How to complete this task: Write the following entries out again exactly, skipping each image.

Dataset entries:
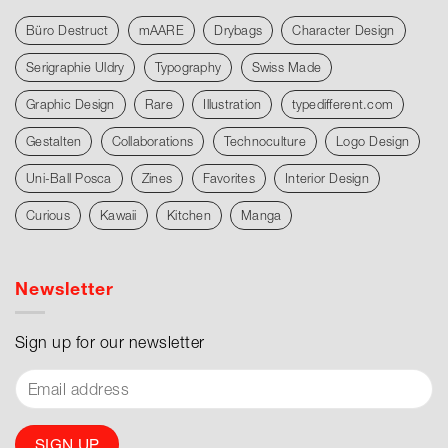
Büro Destruct
mAARE
Drybags
Character Design
Serigraphie Uldry
Typography
Swiss Made
Graphic Design
Rare
Illustration
typedifferent.com
Gestalten
Collaborations
Technoculture
Logo Design
Uni-Ball Posca
Zines
Favorites
Interior Design
Curious
Kawaii
Kitchen
Manga
Newsletter
Sign up for our newsletter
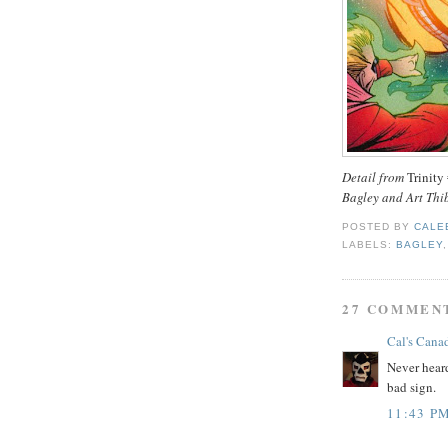
Detail from
Trinity
Bagley and Art Thi
POSTED BY
CALE
LABELS:
BAGLEY
27 COMMEN
Cal's Cana
Never heard
bad sign.
11:43 P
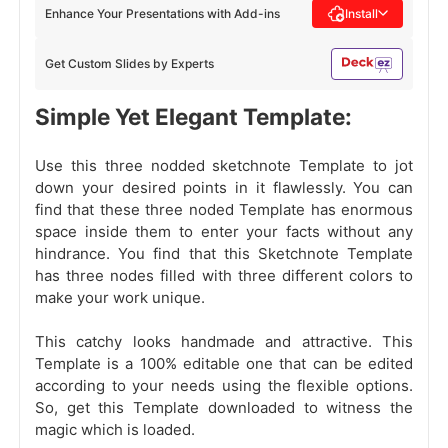
Enhance Your Presentations with Add-ins
Install
Get Custom Slides by Experts
Simple Yet Elegant Template:
Use this three nodded sketchnote Template to jot
down your desired points in it flawlessly. You can
find that these three noded Template has enormous
space inside them to enter your facts without any
hindrance. You find that this Sketchnote Template
has three nodes filled with three different colors to
make your work unique.
This catchy looks handmade
and attractive. This
Template is a 100% editable one that can be edited
according to your needs using the flexible options.
So, get this Template downloaded to witness the
magic which is loaded.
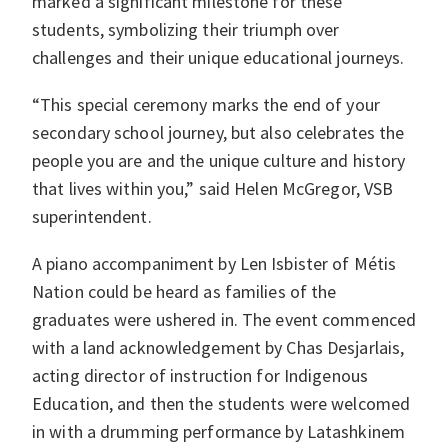
marked a significant milestone for these
students, symbolizing their triumph over
challenges and their unique educational journeys.
“This special ceremony marks the end of your
secondary school journey, but also celebrates the
people you are and the unique culture and history
that lives within you,” said Helen McGregor, VSB
superintendent.
A piano accompaniment by Len Isbister of Métis
Nation could be heard as families of the
graduates were ushered in. The event commenced
with a land acknowledgement by Chas Desjarlais,
acting director of instruction for Indigenous
Education, and then the students were welcomed
in with a drumming performance by Latashkinem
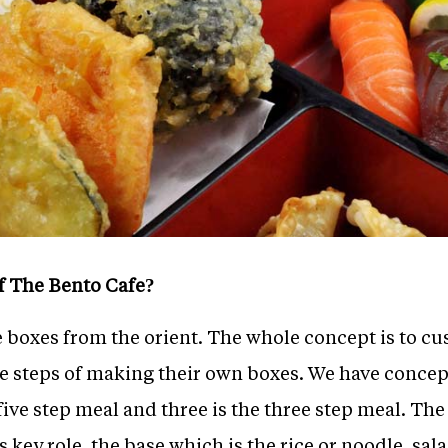
of The Bento Cafe?
e boxes from the orient. The whole concept is to c
he steps of making their own boxes. We have conce
five step meal and three is the three step meal. The
 key role, the base which is the rice or noodle, salad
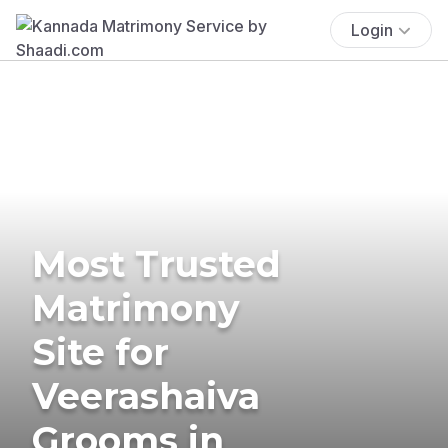
Login
Most Trusted
Matrimony
Site for
Veerashaiva
Grooms in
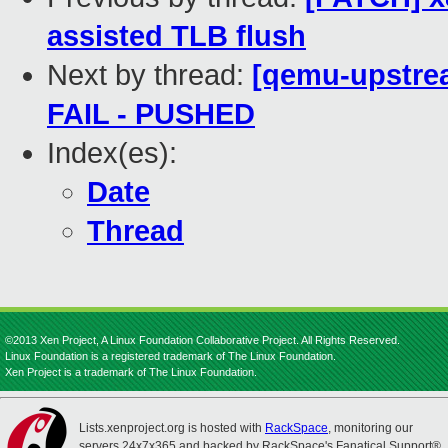
assisted TLB flush
Next by thread:
[qemu-upstrea
FAIL - PUSHED
Index(es):
Date
Thread
©2013 Xen Project, A Linux Foundation Collaborative Project. All Rights Reserved.
Linux Foundation is a registered trademark of The Linux Foundation.
Xen Project is a trademark of The Linux Foundation.
Lists.xenproject.org is hosted with
RackSpace
, monitoring our
servers 24x7x365 and backed by RackSpace's Fanatical Support®.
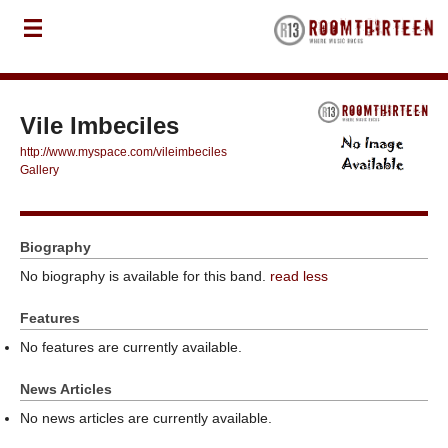
Vile Imbeciles
http://www.myspace.com/vileimbeciles
Gallery
Biography
No biography is available for this band.
read less
Features
No features are currently available.
News Articles
No news articles are currently available.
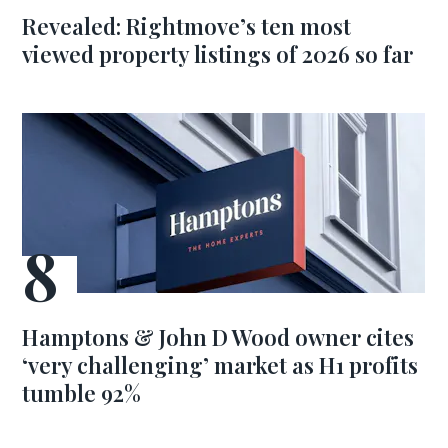
Revealed: Rightmove’s ten most
viewed property listings of 2026 so far
Hamptons & John D Wood owner cites
‘very challenging’ market as H1 profits
tumble 92%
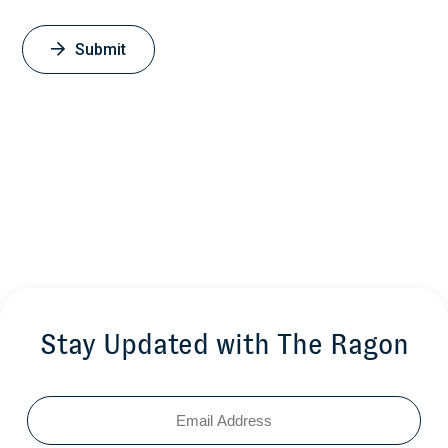
Therapy
Ghebremichael M, Habtemicael S.
Submit
Journal of Applied Statistics 2018; 45(13). 2357-2364
January 1, 2018
Stay Updated with The Ragon
Email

Answer box:
Büro Destruct
mAARE
Drybags
Character Design
Serigraphie Uldry
Typography
Swiss Made
Graphic Design
Rare
Illustration
typedifferent.com
Gestalten
Collaborations
Technoculture
Logo Design
Uni-Ball Posca
Zines
Favorites
Interior Design
Curious
Kawaii
Kitchen
Manga
Newsletter
Sign up for our newsletter
Detail from
Trinity
Bagley and Art Thi
POSTED BY
CALE
LABELS:
BAGLEY
27 COMMEN
Cal's Cana
Never heard
bad sign.
11:43 P
Enhance Your Presentations with Add-ins
Install
Get Custom Slides by Experts
Simple Yet Elegant Template:
Use this three nodded sketchnote Template to jot
down your desired points in it flawlessly. You can
find that these three noded Template has enormous
space inside them to enter your facts without any
hindrance. You find that this Sketchnote Template
has three nodes filled with three different colors to
make your work unique.
This catchy looks handmade
and attractive. This
Template is a 100% editable one that can be edited
according to your needs using the flexible options.
So, get this Template downloaded to witness the
magic which is loaded.
marked a significant milestone for these
students, symbolizing their triumph over
challenges and their unique educational journeys.
“This special ceremony marks the end of your
secondary school journey, but also celebrates the
people you are and the unique culture and history
that lives within you,” said Helen McGregor, VSB
superintendent.
A piano accompaniment by Len Isbister of Métis
Nation could be heard as families of the
graduates were ushered in. The event commenced
with a land acknowledgement by Chas Desjarlais,
acting director of instruction for Indigenous
Education, and then the students were welcomed
in with a drumming performance by Latashkinem
of The Bento Cafe?
e boxes from the orient. The whole concept is to c
he steps of making their own boxes. We have conce
five step meal and three is the three step meal. The
 key role, the base which is the rice or noodle, salad
Login
Most Trusted
Matrimony
Site for
Veerashaiva
Grooms in
assisted TLB flush
Next by thread:
[qemu-upstrea
FAIL - PUSHED
Index(es):
Date
Thread
©2013 Xen Project, A Linux Foundation Collaborative Project. All Rights Reserved.
Linux Foundation is a registered trademark of The Linux Foundation.
Xen Project is a trademark of The Linux Foundation.
Lists.xenproject.org is hosted with
RackSpace
, monitoring our
servers 24x7x365 and backed by RackSpace's Fanatical Support®.
Vile Imbeciles
http://www.myspace.com/vileimbeciles
Gallery
Biography
No biography is available for this band.
read less
Features
No features are currently available.
News Articles
No news articles are currently available.
Revealed: Rightmove’s ten most
viewed property listings of 2026 so far
Hamptons & John D Wood owner cites
‘very challenging’ market as H1 profits
tumble 92%
Therapy
Ghebremichael M, Habtemicael S.
Submit
Journal of Applied Statistics 2018; 45(13). 2357-2364
January 1, 2018
Stay Updated with The Ragon
Email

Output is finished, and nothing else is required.